» **Activity**
Say how many lines in the records include the string "מרובעות", adding no other words.

» **Records for processing**
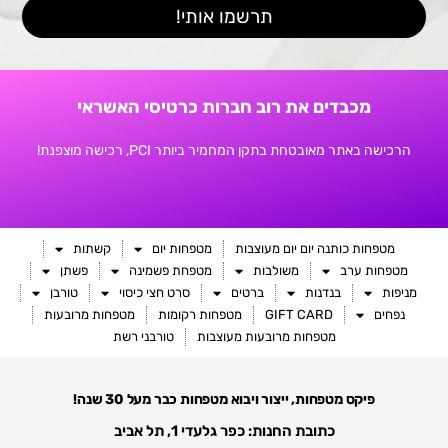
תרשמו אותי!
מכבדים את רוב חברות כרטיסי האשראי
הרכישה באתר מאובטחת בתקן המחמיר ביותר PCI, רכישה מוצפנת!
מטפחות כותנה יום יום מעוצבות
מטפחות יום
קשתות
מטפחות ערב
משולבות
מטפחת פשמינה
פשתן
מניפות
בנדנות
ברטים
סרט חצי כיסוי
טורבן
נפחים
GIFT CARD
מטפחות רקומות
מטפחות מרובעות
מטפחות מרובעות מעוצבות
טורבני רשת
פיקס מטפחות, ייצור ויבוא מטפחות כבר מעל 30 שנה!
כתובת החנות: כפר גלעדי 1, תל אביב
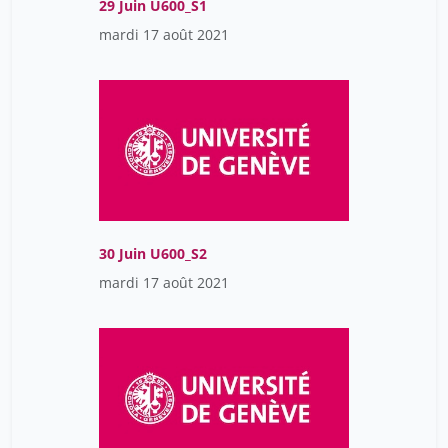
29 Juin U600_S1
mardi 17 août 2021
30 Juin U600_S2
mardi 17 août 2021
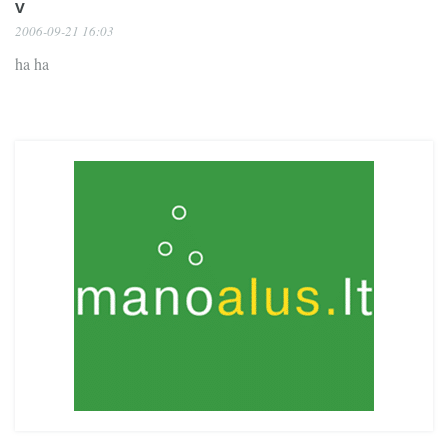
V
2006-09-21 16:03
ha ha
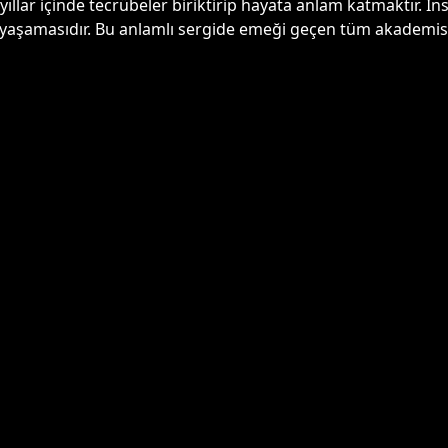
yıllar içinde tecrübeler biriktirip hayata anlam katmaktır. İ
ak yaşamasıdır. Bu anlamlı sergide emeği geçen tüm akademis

---

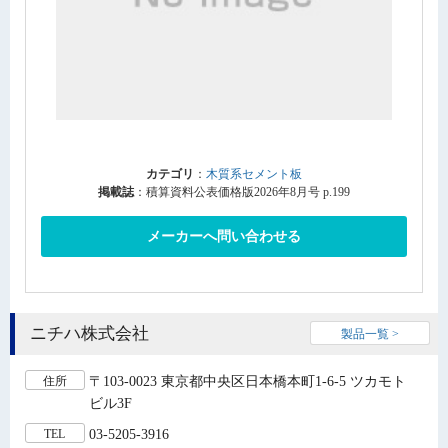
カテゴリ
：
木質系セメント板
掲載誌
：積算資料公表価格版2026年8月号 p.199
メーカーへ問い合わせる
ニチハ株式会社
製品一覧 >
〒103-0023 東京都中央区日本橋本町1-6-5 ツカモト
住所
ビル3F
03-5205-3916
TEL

» **Exercise result**
2